Do you happen to know offhand whether the papacy formally dissolved and suspended the Catholic dioceses in the interim, or did the Vatican establish an episcopacy in exile of some sort?
Whoever occupied the throne filled episcopal vacancies with persons sympathetic to his/her convictions and policies much like the Supreme Court today (in a few cases, non conforming bishops were removed via the bonfire). Henry VIII appointed pre-Lateran minded Catholics, Edward VI appointed staunch Protestants, Mary I appointed Catholics and Elizabeth I appointed mild Protestants or "Anglicans". There never was a wholesale "cleaning out of the episcopacy" by any king or queen. Around 1582, the Pope excommunicated Elizabeth I and all who were loyal to her (to my knowledge, this, the final breach between the Anglicans and Catholics, still stands and that therefore, according to Roman Catholicism, all Anglicans are going to hell). I do not know if any of Mary I's bishops were still around at the time. If there were, they were eventually succeeded by Anglicans. The attempt by Spain (with Papal support) to solve the problem by force of arms failed.

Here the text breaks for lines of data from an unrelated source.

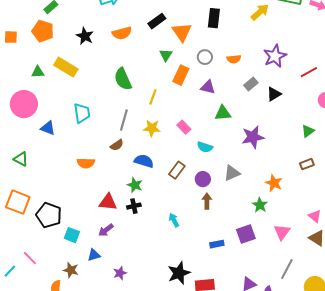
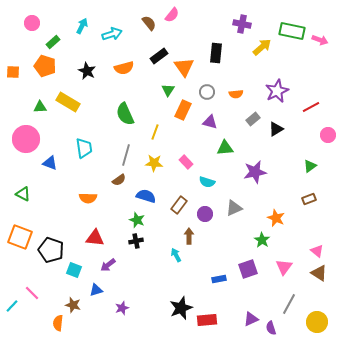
brown arrow: (207, 201) -> (189, 236), moved
red triangle: (108, 202) -> (95, 238), moved

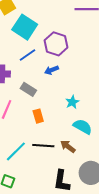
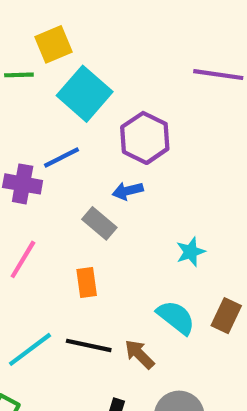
blue line: (28, 55) -> (62, 157), moved
gray rectangle: (28, 89) -> (99, 223), moved
cyan star: (72, 102) -> (191, 252), moved

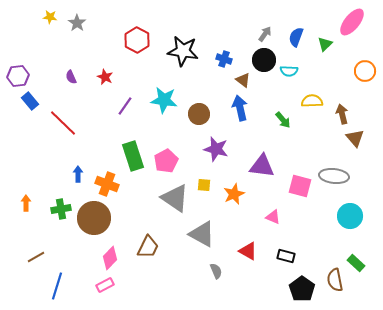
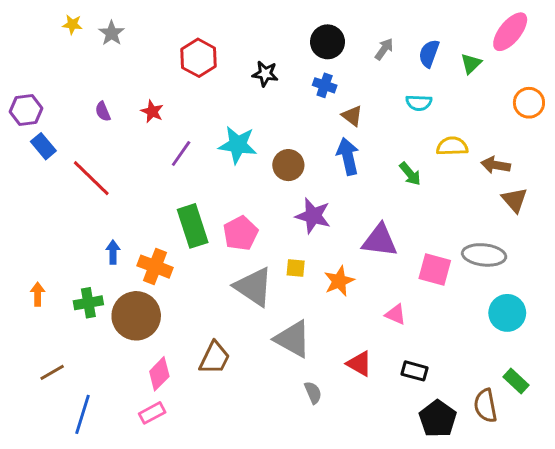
black star: (183, 51) -> (265, 74), size x0.6
black circle: (264, 60) -> (328, 42), moved
brown arrow: (342, 114) -> (496, 165), turned -66

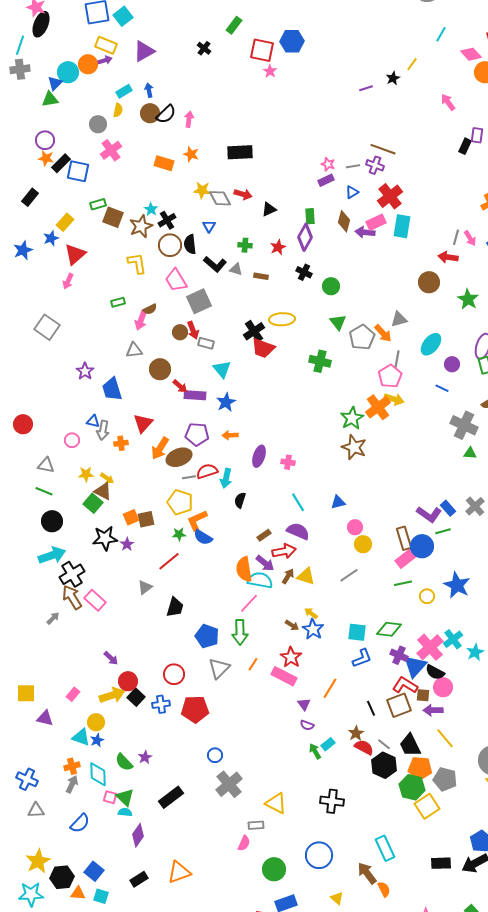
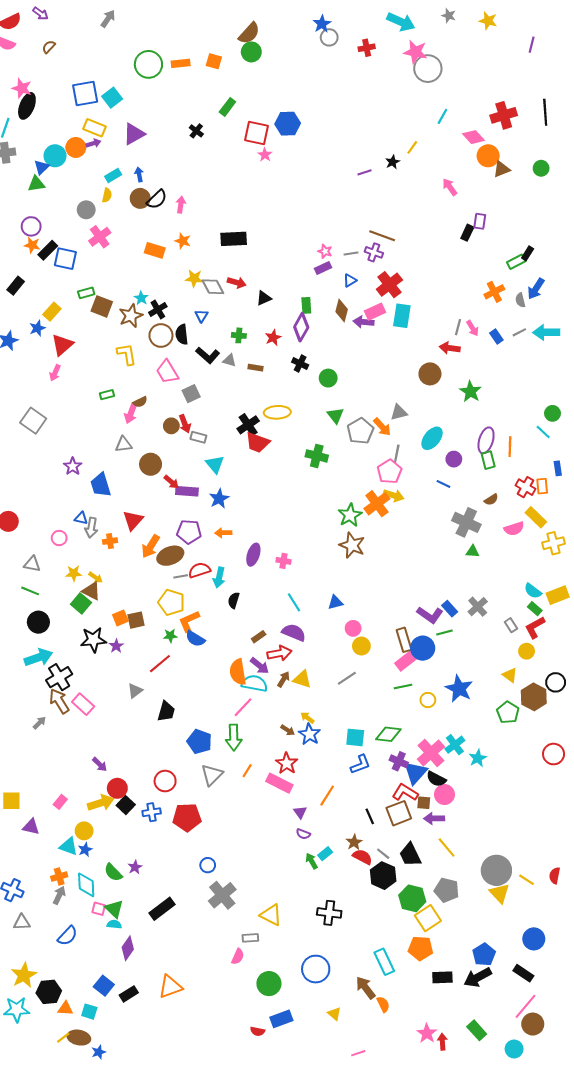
gray square: (199, 301) -> (191, 394), size x0.7
orange pentagon: (420, 768) -> (421, 948), moved
blue square: (94, 871) -> (104, 986), moved

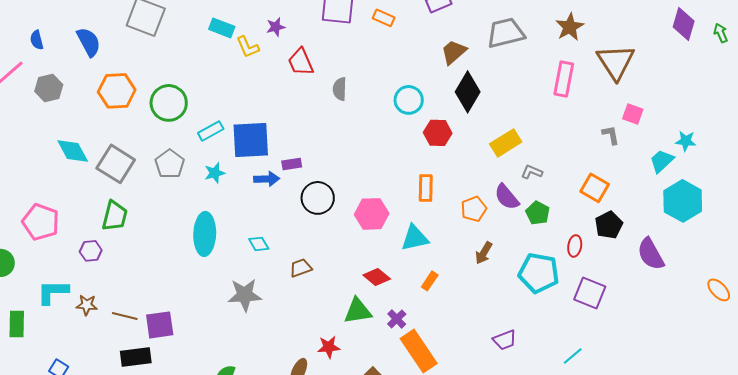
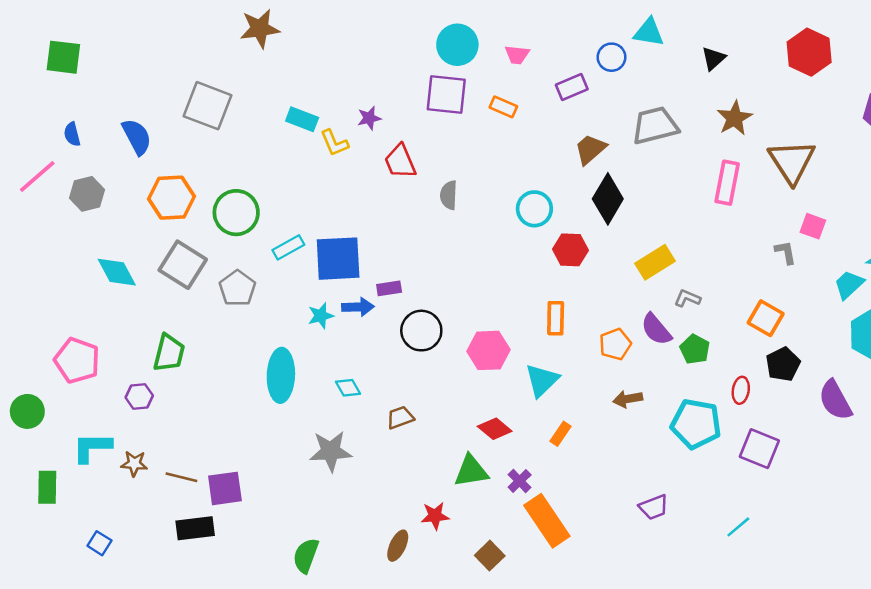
gray square: (116, 164) -> (183, 265), moved
cyan star: (215, 173) -> (321, 316), moved
cyan triangle: (415, 238) -> (542, 380), turned -32
brown arrow: (484, 253) -> (628, 399), turned 50

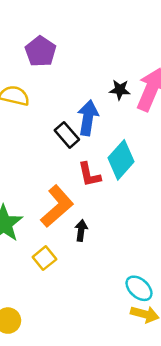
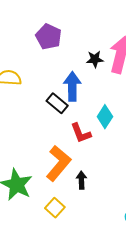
purple pentagon: (41, 51) -> (49, 37), moved
cyan diamond: (121, 160) -> (105, 117), size x0.7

To answer your question, because the dioceses in England were led by men loyal to Elizabeth I, they were tossed out of the Catholic Church. In recent centuries, the Catholic Church established new dioceses (new names, new cathedrals, new boundaries) for the loyal Catholics in England. Should a reconciliation ever be forged between England and Rome, it would be interesting to see how the historic dioceses and the new dioceses would be settled.